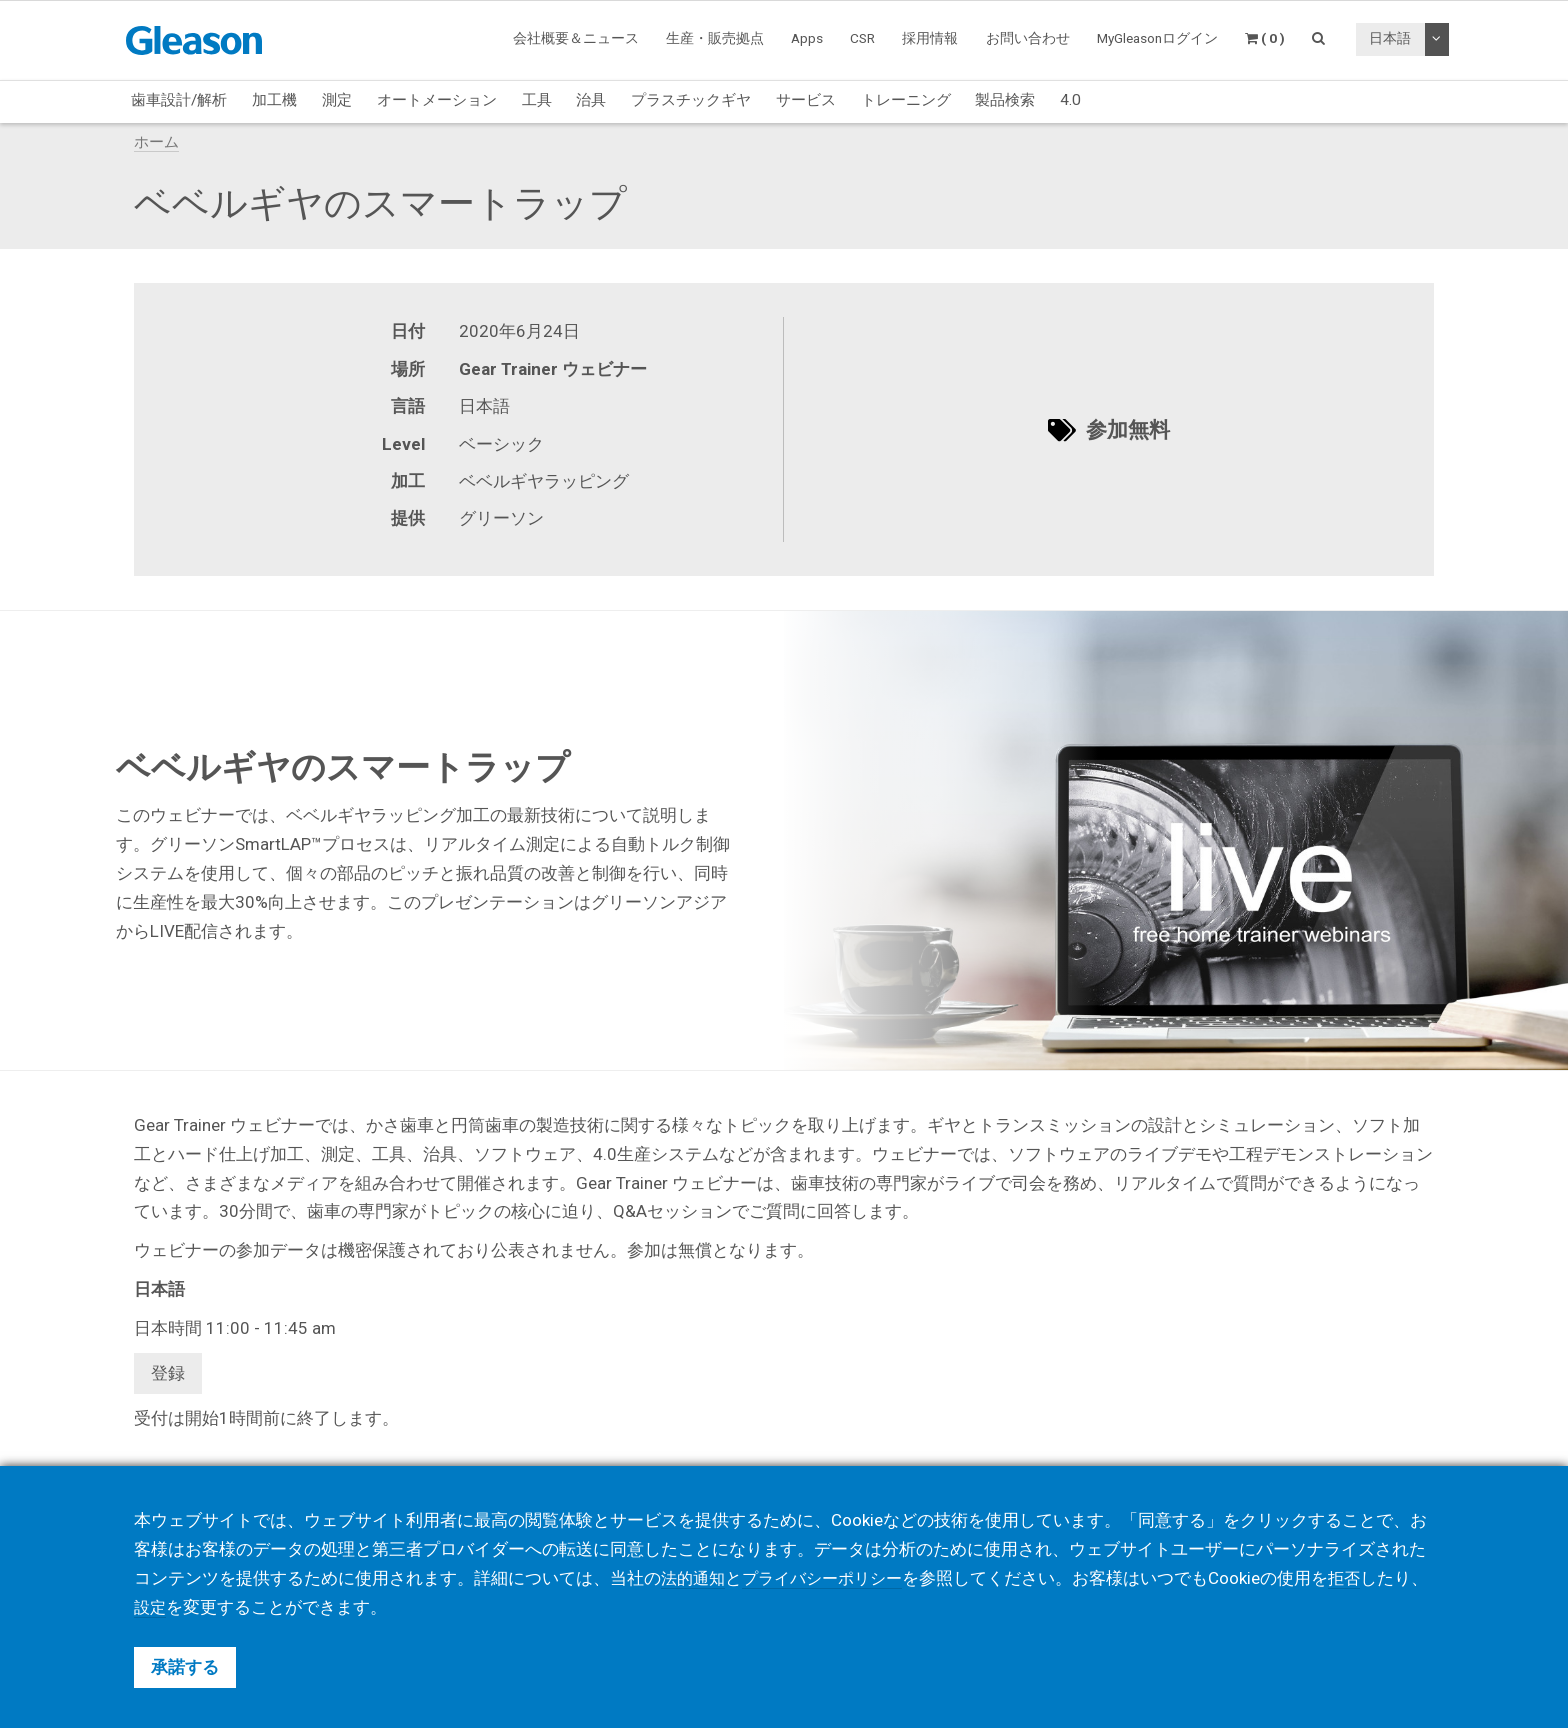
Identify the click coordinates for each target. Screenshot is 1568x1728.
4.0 (1070, 100)
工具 (537, 100)
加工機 (274, 100)
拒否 (1359, 1578)
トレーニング (906, 100)
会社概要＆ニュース (576, 38)
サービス (806, 100)
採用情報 (930, 38)
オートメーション (437, 100)
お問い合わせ (1028, 38)
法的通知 (695, 1578)
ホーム (156, 142)
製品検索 (1005, 100)
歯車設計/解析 (179, 100)
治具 (591, 100)
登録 (168, 1373)
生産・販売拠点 (715, 38)
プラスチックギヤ (691, 100)
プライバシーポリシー (831, 1578)
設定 (185, 1607)
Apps (807, 38)
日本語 (1390, 38)
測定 (337, 100)
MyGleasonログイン (1157, 38)
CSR (862, 38)
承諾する (185, 1667)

- **Directions**
Write out the whole listing above exactly; do not include the pictures.

- **Task response**
Identify the click coordinates for each target. Screenshot is 1568x1728.
4.0 (1070, 100)
工具 (537, 100)
加工機 (274, 100)
拒否 (1359, 1578)
トレーニング (906, 100)
会社概要＆ニュース (576, 38)
サービス (806, 100)
採用情報 (930, 38)
オートメーション (437, 100)
お問い合わせ (1028, 38)
法的通知 (695, 1578)
ホーム (156, 142)
製品検索 (1005, 100)
歯車設計/解析 (179, 100)
治具 (591, 100)
登録 (168, 1373)
生産・販売拠点 (715, 38)
プラスチックギヤ (691, 100)
プライバシーポリシー (831, 1578)
設定 (185, 1607)
Apps (807, 38)
日本語 (1390, 38)
測定 (337, 100)
MyGleasonログイン (1157, 38)
CSR (862, 38)
承諾する (185, 1667)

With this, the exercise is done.